Segment Start: EXTRACTED INFORMATION

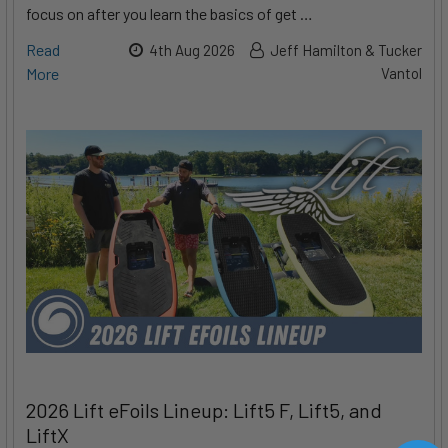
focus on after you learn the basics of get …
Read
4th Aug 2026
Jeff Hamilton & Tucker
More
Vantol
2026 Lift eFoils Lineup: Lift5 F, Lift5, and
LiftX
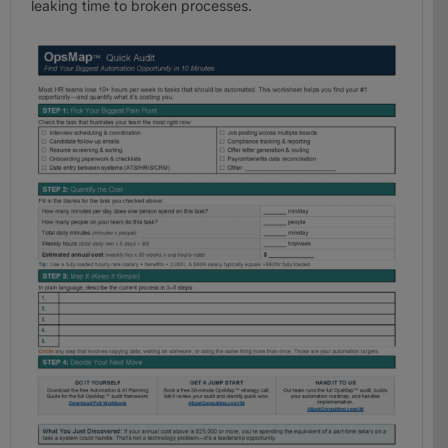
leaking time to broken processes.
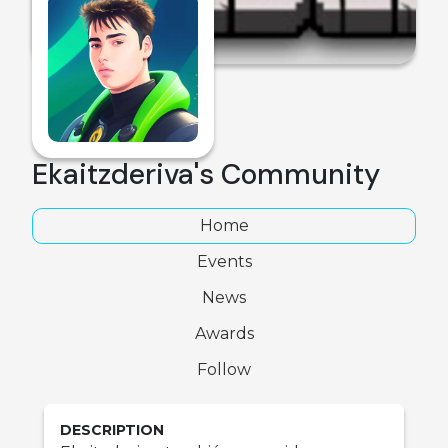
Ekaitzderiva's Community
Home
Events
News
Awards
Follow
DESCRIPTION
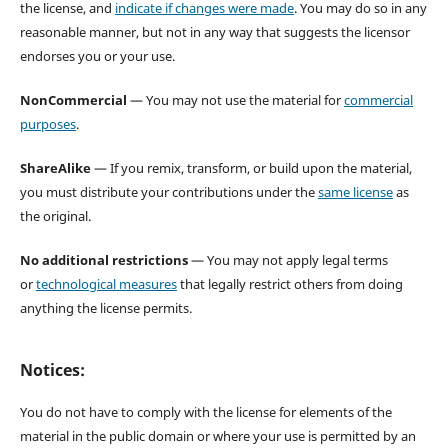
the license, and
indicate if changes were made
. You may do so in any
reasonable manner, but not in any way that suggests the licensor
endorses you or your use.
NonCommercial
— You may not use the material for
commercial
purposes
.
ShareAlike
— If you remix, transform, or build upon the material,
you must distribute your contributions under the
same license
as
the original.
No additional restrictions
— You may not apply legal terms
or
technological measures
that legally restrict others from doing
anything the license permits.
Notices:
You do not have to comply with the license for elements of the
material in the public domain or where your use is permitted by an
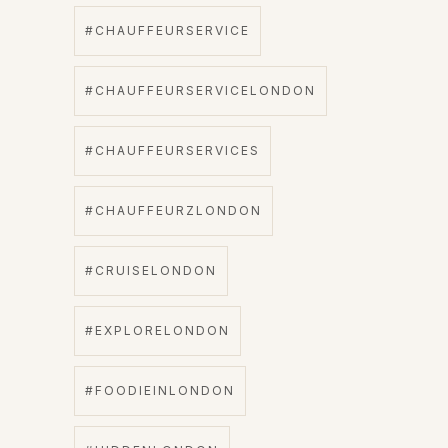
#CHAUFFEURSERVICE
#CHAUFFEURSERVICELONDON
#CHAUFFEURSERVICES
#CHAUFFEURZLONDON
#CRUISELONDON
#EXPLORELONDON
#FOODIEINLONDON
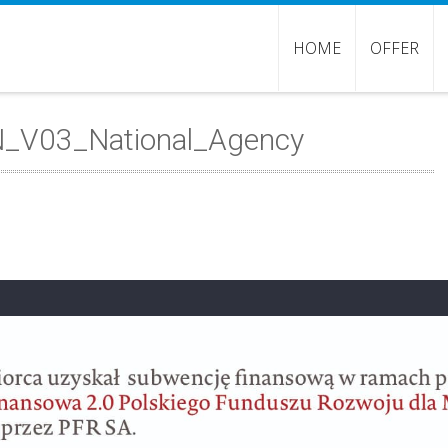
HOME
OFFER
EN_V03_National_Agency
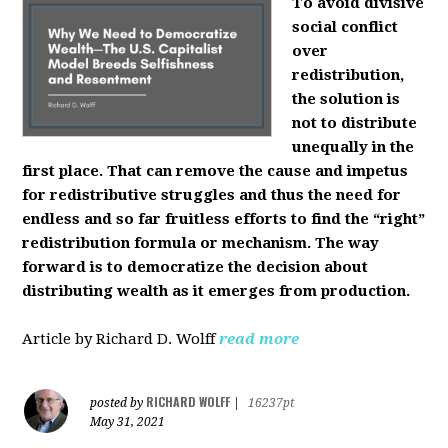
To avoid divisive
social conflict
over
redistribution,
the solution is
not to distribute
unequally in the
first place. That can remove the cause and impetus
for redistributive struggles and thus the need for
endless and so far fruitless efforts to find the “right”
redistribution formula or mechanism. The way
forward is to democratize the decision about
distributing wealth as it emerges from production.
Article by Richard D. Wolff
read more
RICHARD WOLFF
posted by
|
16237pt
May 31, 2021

Segment End: EXTRACTED INFORMATION

→ **THE TASK**
After removing the pictures, set down every record above exactly as it stands.

→ **ANSWER SECTION**
focus on after you learn the basics of get …
Read
4th Aug 2026
Jeff Hamilton & Tucker
More
Vantol
2026 Lift eFoils Lineup: Lift5 F, Lift5, and
LiftX
leaking time to broken processes.
Ekaitzderiva's Community
Home
Events
News
Awards
Follow
DESCRIPTION
the license, and
indicate if changes were made
. You may do so in any
reasonable manner, but not in any way that suggests the licensor
endorses you or your use.
NonCommercial
— You may not use the material for
commercial
purposes
.
ShareAlike
— If you remix, transform, or build upon the material,
you must distribute your contributions under the
same license
as
the original.
No additional restrictions
— You may not apply legal terms
or
technological measures
that legally restrict others from doing
anything the license permits.
Notices:
You do not have to comply with the license for elements of the
material in the public domain or where your use is permitted by an
#CHAUFFEURSERVICE
#CHAUFFEURSERVICELONDON
#CHAUFFEURSERVICES
#CHAUFFEURZLONDON
#CRUISELONDON
#EXPLORELONDON
#FOODIEINLONDON
HOME
OFFER
EN_V03_National_Agency
To avoid divisive
social conflict
over
redistribution,
the solution is
not to distribute
unequally in the
first place. That can remove the cause and impetus
for redistributive struggles and thus the need for
endless and so far fruitless efforts to find the “right”
redistribution formula or mechanism. The way
forward is to democratize the decision about
distributing wealth as it emerges from production.
Article by Richard D. Wolff
read more
RICHARD WOLFF
posted by
|
16237pt
May 31, 2021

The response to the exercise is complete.